Everyone expected him to show up, not only because he was Clay’s big brother, but because they were well aware of his proclivities. But Tim wasn’t trawling for a submissive anymore. Submissives got attached, and he wasn’t really in the market for anything but a casual relationship. He wasn’t wary because his divorce had left him so wrung out—it hadn’t—but because he knew that in the end, a relationship just wasn’t going to work. He had too much baggage, and most nice Southern ladies’ idea of bedroom adventuring was sixty-nining with the lights on.

They didn’t want to play with men like Tim, and if they did, they sure as shit never admitted it.

He turned Carine swiftly by the shoulders and guided her toward the door before Heidi could decide that her favorite color that day was red.

“What’s wrong?” he asked Carine as they passed Frank and Hal. “Forgot to put gas in the tank before driving out here?”

“I think I know how to read a gas gauge.”

“That same gas gauge that stopped working three years ago?”

She stopped at the bottom step, and muttered, “Damn,” under her breath.

“What happened? Did it start working again for a little while?”

“Yep. Right before I was going to take it to the shop to get looked at. I had some extra cash after I sold the old Parker place.”

“Maybe putting gas in the tank is the first thing we ought to try, then. I’m pretty sure Clay keeps the gas can full for his riding mower.”

“I’ll go ask him. Here.” She dropped the keys into Tim’s palm and started up the stairs. “My friend’s roasting in the car. Go be hospitable or whatever. Maybe turn on the charm and see if she’ll stay for longer than five minutes.”

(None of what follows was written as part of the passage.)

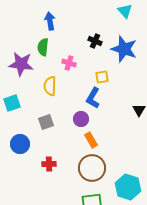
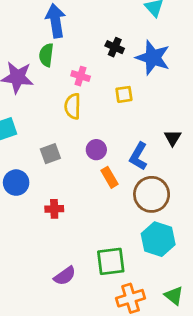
blue arrow: (50, 21) -> (56, 21), size x1.4
yellow semicircle: (50, 86) -> (73, 106), moved
blue L-shape: (93, 98) -> (138, 156), moved
brown circle: (92, 168) -> (152, 194), moved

Frank and Hal scoffed in chorus.

“Like y’all are doing so much better at it,” she said before snatching open the screen door. “Keep waiting around for someone to fall into your lap. Pleated khakis will come back into style before that happens.”

Tim gave his head a shake and struck out in search of the Miata. He’d been telling Carine to get rid of that car since right after she bought it, but she was attached to it the same way some kids were attached to their baby blankets.

He spotted the compact thing in the back row closest to the trees and squeezed his way between the tightly packed vehicles ahead of it. He recognized every one of them on sight. They belonged to folks ranging from casual deviants like him to honest-to-goodness pillars of the community who hoped and prayed their secrets never got out. Most folks in attendance at Clay’s events fell somewhere in the middle, but Tim was guessing this friend of Carine’s didn’t even make it onto the freak spectrum if she was having such a hard time getting out of the car.

She was staring down at her phone when he reached the driver’s door.

He knocked gently so as not to startle her, but she jumped anyway, sending the cell flying out of her hand. She clutched her chest and reached across the car to pull the handle…then she seemed to change her mind.

She narrowed dark-as-night eyes at him, pursed her lush, pink lips, and shook her head. She held up her index fingers, crossed them, and held the banishing sigil up to him.

Well, that’s just plain ridiculous.

“Oh, so it’s like that, huh, honey?” He drummed on the top of the car and pondered his lot in life. The one woman who’d shown up at one of Clay’s “Lowdown Dirty” events who’d ever made Tim stand up straight and take notice had just insinuated that he was a demon of some sort.

He stooped a bit and caught that dark gaze again. He wished she would hit the dome light so he could get a better look at her. There was too much shadow obscuring her features, but he liked what he could see. High cheekbones. Sandy skin. Thick curly hair that seemed to be giving its clip a real workout.

Probably around thirty.

It wasn’t his intention to size her up like a state fair sow, but hell. He was efficient at it. Being keenly observant wasn’t what made him a dominant, but it sure as hell didn’t hurt.